My Birthday Tattoo & Latino Identity Thoughts
I celebrated my birthday this past weekend by spending time with someone special, attending the BAM Takeover party with my BFF and getting my first and only tattoo.
You can see a full shot of the piece and read my reason for getting this particular tattoo after the jump.
Virgen de Guadalupe
The piece is over a foot long and took five hours to complete. The outline and color were done in one day. It was extremely painful to do it this way, but was my choice because I operate with pain a lot better when it happens all at once.

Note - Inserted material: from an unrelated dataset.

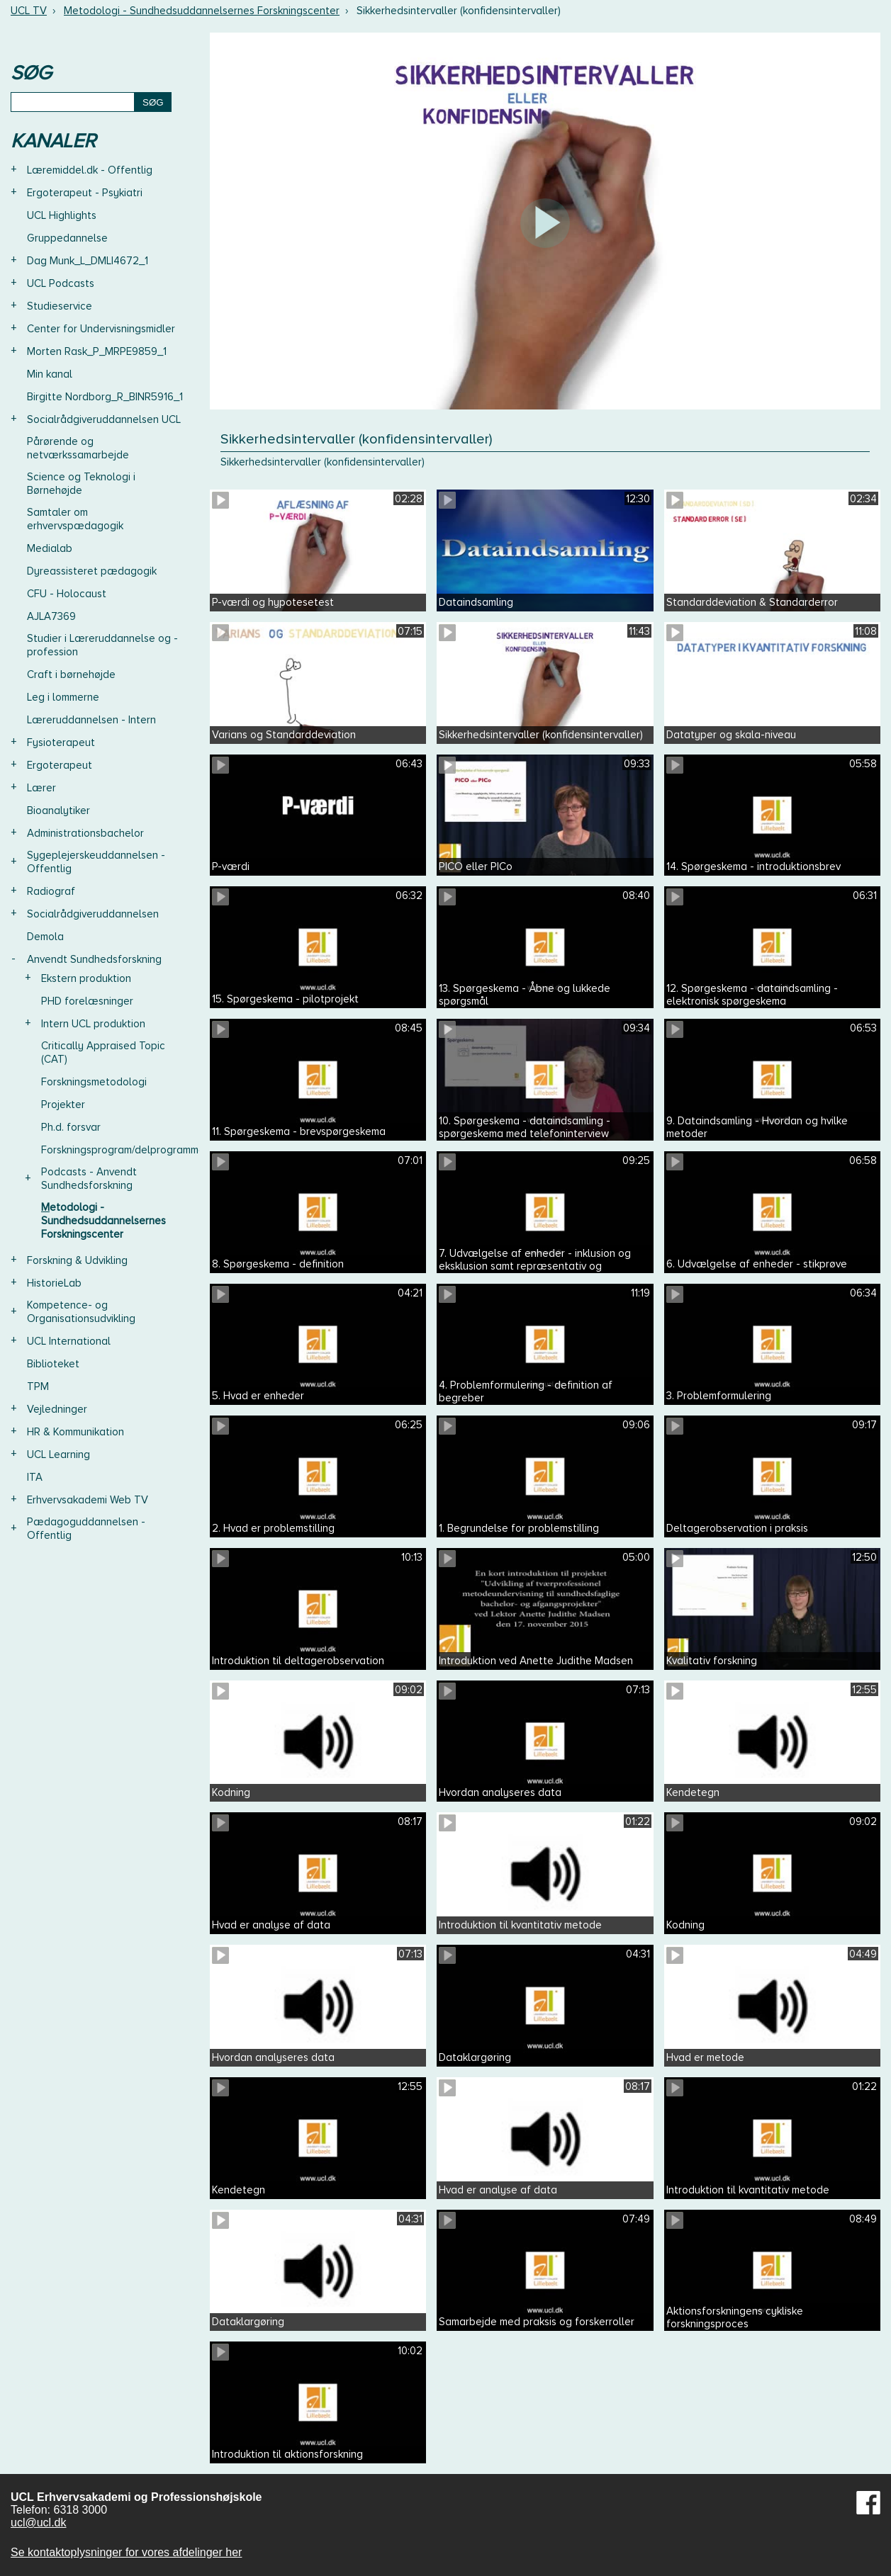 Image resolution: width=891 pixels, height=2576 pixels. Describe the element at coordinates (97, 351) in the screenshot. I see `Morten Rask_P_MRPE9859_1` at that location.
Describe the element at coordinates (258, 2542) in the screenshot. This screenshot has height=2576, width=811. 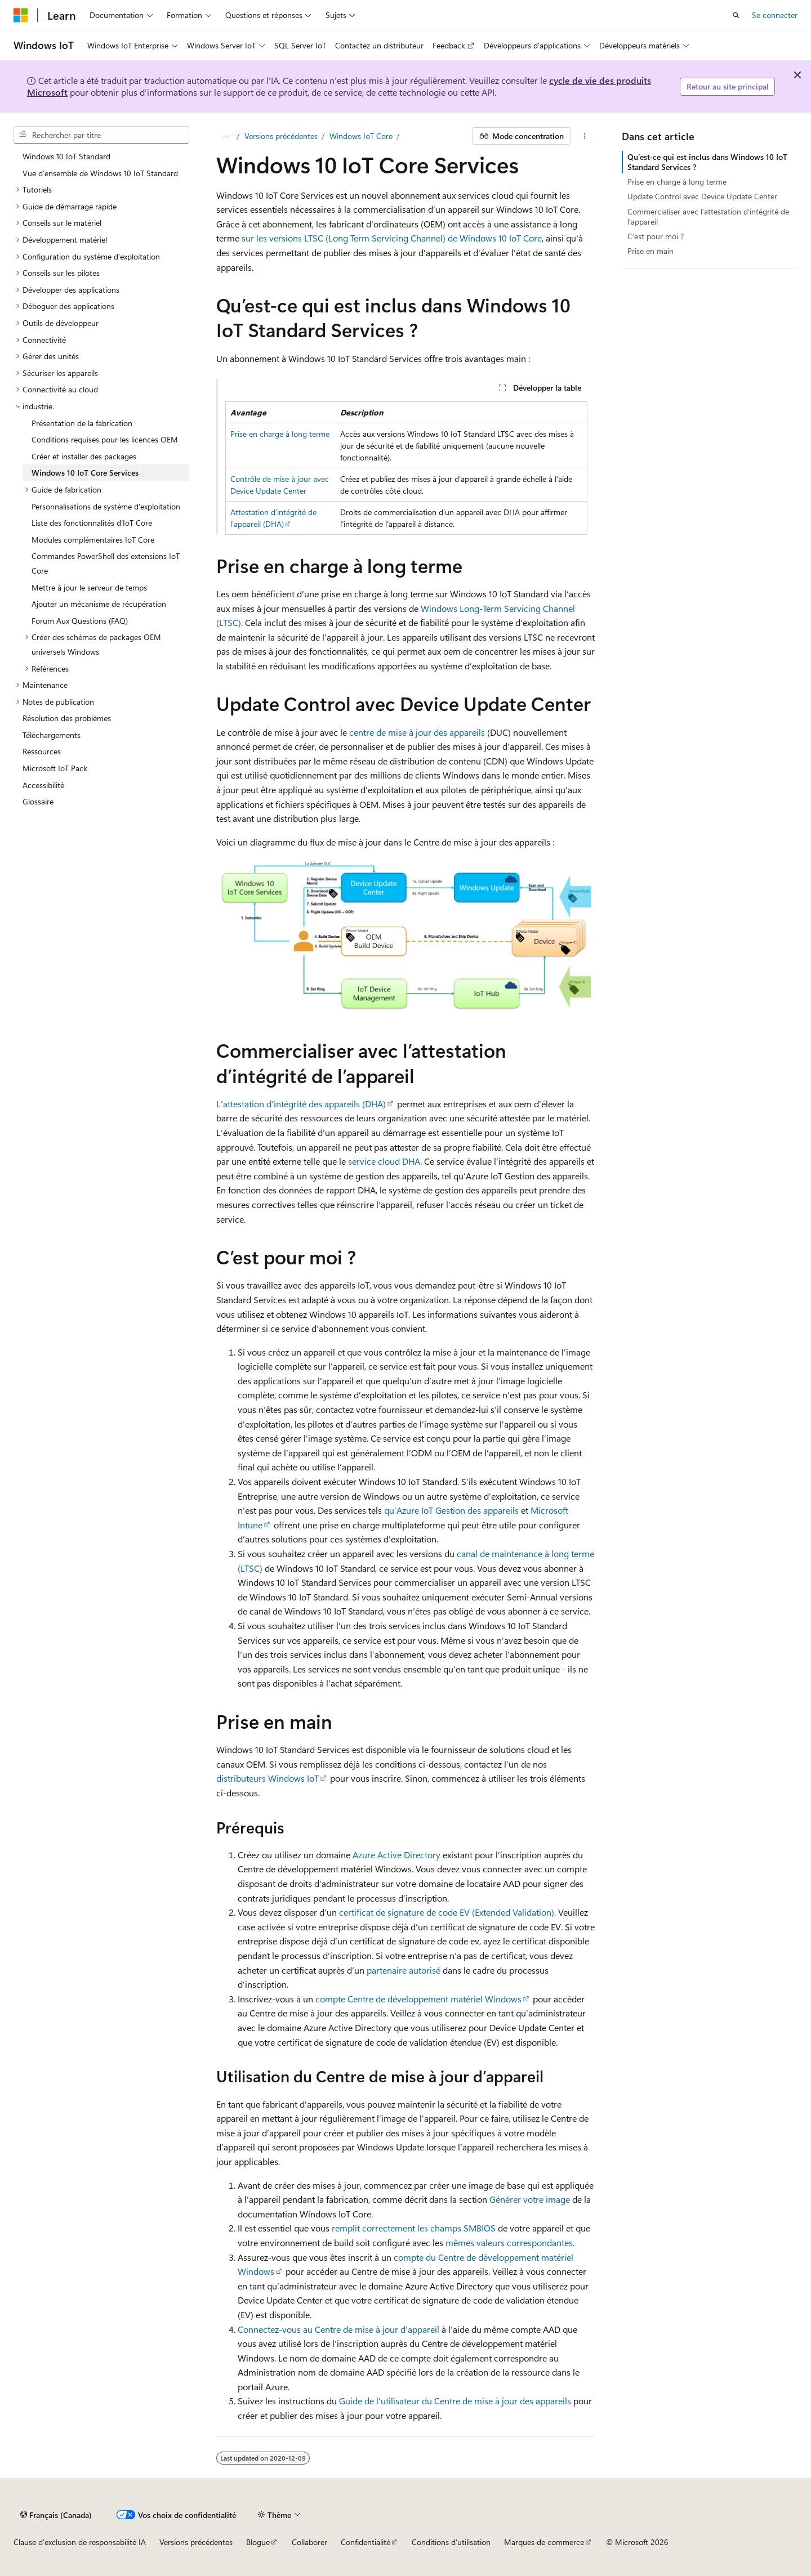 I see `Blogue` at that location.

I should note that there are many people in my family who have tattoos. My father is covered in them and growing up I was both fascinated and repulsed by his body art. I witnessed the way having tattoos stigmatized him; he was a door-to-door bible book salesman and would have to wear long sleeve shirts even in the summer. On many occasions I saw police officers treat my father unjustly simply because in their minds he fit some sort of profile and his tattoos had something to do with that.
I wasn’t attracted to the negative connotations in mainstream society that come with tattoos, and up until very recently never had any desire to get one for myself.
I am not interested in publicly sharing my specific reason for deciding to get a tattoo (if you know me you are welcome to ask me in person) at this point in my life, but I would like to let you know why I went with this particular image…
My tattoo represents my interest in the fluid nature of Latino identity. The brown skinned Virgin is a unifying symbol for Mexico and was also a device used by the Catholic church to brainwash the Native Americans into assimilating. The Indios were drawn to the Virgin because she was so much like a Nahuatl god who they already worshiped. To this day, Latinos mix indigenous practices with Catholicism.
In a negative way, the Virgin symbolizes racism, exploitation and the eradication of culture through Europe occupying Mexico and then becoming part of it’s culture. On the other hand, the Virgin is also a symbol of strength, motherhood and peace. She was also used as a symbol during the Chicano civil rights movement and most recently during immigration rights marches. To me, she is a symbol of evolution and how culture is based on mass agreement. We decide to believe in something and it can shape a nation and history.
In my tattoo, the Virgin is holding a Black baby and a Latino baby. Minorities are so quick to attack one another when we should all be working together to heal this country and the world. That is what my tattoo is about – using our collective history as a strength but not letting lies and propaganda shape the way we see each other. It is also about not letting icons, symbols and rituals from our own culture oppress us by limiting the ways we can express ourselves. I am a fairly queer/non hetero person who is choosing to wear this icon, which gives the Virgin another dimension. She is a positive symbol for me, even as someone who was never meant to be associated with her.
Simply by existing and living my life as honestly as possible, I end up challenging some of the stereotypes that are put on Mexicans, Latinos, queers and women. I don’t walk around patting myself on the back for this, however I am aware of it. How can I not be, when the funny challenges of simultaneously living in so many different worlds pop up in my life so often?